For wildtype="AX" and mutations={0: ["A","C","G"], 1: None} (site 1 frozen):

site_index site_label wildtype_letter mutation_letter mutation_index binary_repr binary_index_start binary_index_stop
0 "0" "A" "A" <NA> "00" 0 2
0 "0" "A" "C" 1 "10" 0 2
0 "0" "A" "G" 2 "01" 0 2
1 "1" "X" <NA> <NA> "" 2 2

Site 0 has alphabet size 3, so n_bits = 2. Site 1 is frozen and contributes 0 bits. The total n_bits for the map is 2.

Unary-minus-one encoding

Each active site contributes alphabet_size - 1 bits. The wildtype letter is the all-zero string. Each non-WT letter sets exactly one bit:

Letter at a site with alphabet ["A", "C", "G"] (WT=A) binary_repr
A "00"
C "10"
G "01"

The full binary representation of a genotype is the concatenation of the per-site binary_repr strings, in site_index order. binary_index_start and binary_index_stop give you the slice indices into that concatenation.

Reading from the encoding table

gpm.encoding_table[
    ["site_index", "site_label", "mutation_letter", "mutation_index"]
].dropna()

This is the canonical query pattern for downstream consumers like epistasis-v2: drop frozen-site rows and WT rows, then group by site_index to build the per-site mutation index used in the design matrix.

Legacy alias

The v1 schema had a column named genotype_index that was actually a site index. The v2 schema renames it to site_index. The old name is still available as a read-only alias for one minor version:

gpm.encoding_table["genotype_index"]  # DeprecationWarning, returns site_index

Writes only go to site_index. The alias issues a DeprecationWarning and will be removed in a future minor release.

Update your consumers

If you maintain a package that reads gpmap encoding tables, switch to site_index now. The alias is a transition aid, not a permanent feature.

Building one manually

For most uses you do not need to build the encoding table yourself; it is computed lazily by GenotypePhenotypeMap when you first access gpm.encoding_table. If you need it as a standalone artifact:

from gpmap import get_encoding_table

table = get_encoding_table(
    wildtype="AXG",
    mutations={0: ["A", "T"], 1: None, 2: ["G", "C"]},
)

Validating an externally-built table

from gpmap import validate_encoding_table

validate_encoding_table(table)  # raises SchemaError if anything is off

validate_encoding_table checks that all required columns are present, that site_index has no NaN, and that binary_index_stop agrees with the implied n_bits.
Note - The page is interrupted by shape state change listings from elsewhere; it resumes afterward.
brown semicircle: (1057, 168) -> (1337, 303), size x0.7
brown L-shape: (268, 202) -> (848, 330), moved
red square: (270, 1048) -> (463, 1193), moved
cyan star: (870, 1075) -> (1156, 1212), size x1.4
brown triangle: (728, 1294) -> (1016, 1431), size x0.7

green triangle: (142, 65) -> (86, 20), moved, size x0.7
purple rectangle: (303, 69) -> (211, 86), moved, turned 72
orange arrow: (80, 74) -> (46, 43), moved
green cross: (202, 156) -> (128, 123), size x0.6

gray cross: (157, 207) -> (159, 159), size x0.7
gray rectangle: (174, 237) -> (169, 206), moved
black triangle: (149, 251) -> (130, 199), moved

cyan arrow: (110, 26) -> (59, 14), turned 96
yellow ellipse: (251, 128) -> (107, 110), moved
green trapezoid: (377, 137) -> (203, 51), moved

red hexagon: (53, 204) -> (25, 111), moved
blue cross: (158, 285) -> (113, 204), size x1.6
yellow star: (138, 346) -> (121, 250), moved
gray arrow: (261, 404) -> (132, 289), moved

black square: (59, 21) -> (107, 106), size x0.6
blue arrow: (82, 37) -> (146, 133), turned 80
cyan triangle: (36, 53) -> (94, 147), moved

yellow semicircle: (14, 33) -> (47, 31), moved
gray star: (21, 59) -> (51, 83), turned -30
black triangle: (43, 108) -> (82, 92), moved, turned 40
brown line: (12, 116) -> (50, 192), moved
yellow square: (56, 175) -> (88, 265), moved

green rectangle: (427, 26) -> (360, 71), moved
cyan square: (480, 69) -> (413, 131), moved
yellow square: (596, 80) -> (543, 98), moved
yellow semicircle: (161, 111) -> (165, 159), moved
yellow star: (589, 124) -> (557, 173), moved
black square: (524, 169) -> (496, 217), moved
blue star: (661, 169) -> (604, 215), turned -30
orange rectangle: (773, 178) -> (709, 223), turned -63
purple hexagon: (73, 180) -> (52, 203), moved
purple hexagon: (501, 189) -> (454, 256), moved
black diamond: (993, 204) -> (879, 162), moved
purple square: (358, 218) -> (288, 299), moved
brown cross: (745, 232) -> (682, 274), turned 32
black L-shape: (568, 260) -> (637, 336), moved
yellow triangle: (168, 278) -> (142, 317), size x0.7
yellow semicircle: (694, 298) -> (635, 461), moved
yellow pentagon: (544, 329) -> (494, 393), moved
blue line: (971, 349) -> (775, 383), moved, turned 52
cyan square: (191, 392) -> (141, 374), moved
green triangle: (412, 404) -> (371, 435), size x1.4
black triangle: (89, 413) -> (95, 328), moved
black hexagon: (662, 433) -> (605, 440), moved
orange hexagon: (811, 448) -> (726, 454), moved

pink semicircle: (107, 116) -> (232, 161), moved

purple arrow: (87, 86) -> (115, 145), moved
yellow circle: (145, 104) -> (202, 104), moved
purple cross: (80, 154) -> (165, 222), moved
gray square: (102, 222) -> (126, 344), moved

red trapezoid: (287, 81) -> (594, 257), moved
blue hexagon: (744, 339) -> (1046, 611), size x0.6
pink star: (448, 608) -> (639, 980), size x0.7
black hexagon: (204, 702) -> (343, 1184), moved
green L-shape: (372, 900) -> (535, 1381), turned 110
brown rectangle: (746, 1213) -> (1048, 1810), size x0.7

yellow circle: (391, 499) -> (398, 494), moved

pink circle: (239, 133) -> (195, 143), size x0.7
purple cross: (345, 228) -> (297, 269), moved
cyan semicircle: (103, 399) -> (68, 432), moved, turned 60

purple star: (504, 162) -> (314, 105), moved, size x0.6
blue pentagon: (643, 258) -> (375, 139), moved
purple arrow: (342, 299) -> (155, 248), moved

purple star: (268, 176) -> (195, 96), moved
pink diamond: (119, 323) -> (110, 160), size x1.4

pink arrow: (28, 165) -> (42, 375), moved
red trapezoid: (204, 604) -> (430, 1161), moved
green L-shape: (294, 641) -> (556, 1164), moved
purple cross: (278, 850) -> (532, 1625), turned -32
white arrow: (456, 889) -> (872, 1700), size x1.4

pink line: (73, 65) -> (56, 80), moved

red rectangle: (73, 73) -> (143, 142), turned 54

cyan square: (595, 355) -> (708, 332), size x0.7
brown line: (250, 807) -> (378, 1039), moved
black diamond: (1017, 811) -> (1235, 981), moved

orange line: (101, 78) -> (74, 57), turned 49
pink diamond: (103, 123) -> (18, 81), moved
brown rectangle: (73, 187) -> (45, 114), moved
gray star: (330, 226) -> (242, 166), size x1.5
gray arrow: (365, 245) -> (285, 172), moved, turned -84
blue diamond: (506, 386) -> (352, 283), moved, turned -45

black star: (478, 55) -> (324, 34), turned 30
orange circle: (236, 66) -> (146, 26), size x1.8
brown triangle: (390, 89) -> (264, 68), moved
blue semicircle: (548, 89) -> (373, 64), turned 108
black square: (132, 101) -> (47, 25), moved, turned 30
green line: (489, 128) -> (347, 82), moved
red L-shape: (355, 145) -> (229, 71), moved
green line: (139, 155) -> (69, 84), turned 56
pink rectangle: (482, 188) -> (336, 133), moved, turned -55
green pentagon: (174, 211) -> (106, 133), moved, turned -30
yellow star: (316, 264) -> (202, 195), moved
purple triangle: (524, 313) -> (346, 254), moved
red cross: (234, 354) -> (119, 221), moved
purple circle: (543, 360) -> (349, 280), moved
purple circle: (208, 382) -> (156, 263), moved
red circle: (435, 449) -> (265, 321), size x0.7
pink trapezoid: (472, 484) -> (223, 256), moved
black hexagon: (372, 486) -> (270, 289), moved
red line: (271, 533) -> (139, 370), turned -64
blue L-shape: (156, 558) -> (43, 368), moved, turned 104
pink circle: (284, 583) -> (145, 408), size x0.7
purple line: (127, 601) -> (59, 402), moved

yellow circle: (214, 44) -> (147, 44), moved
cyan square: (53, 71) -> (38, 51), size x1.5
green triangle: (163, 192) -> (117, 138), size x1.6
Going from strings to packed binary

from gpmap import genotypes_to_binary_packed

packed = genotypes_to_binary_packed(["ATG", "ATC"], table)  # shape (2, n_bits), dtype uint8

This is the fastest path from a list of genotype strings to the packed binary representation. Unknown letters raise UnknownLetterError. Under the hood this dispatches to the Rust genotypes_to_binary_packed kernel, parallelized over rows with rayon.

The string-form sibling genotypes_to_binary(...) returns a NumPy object array of '0'/'1' strings. Prefer the packed form for any hot path; the string form is kept for back-compat with v1 consumers.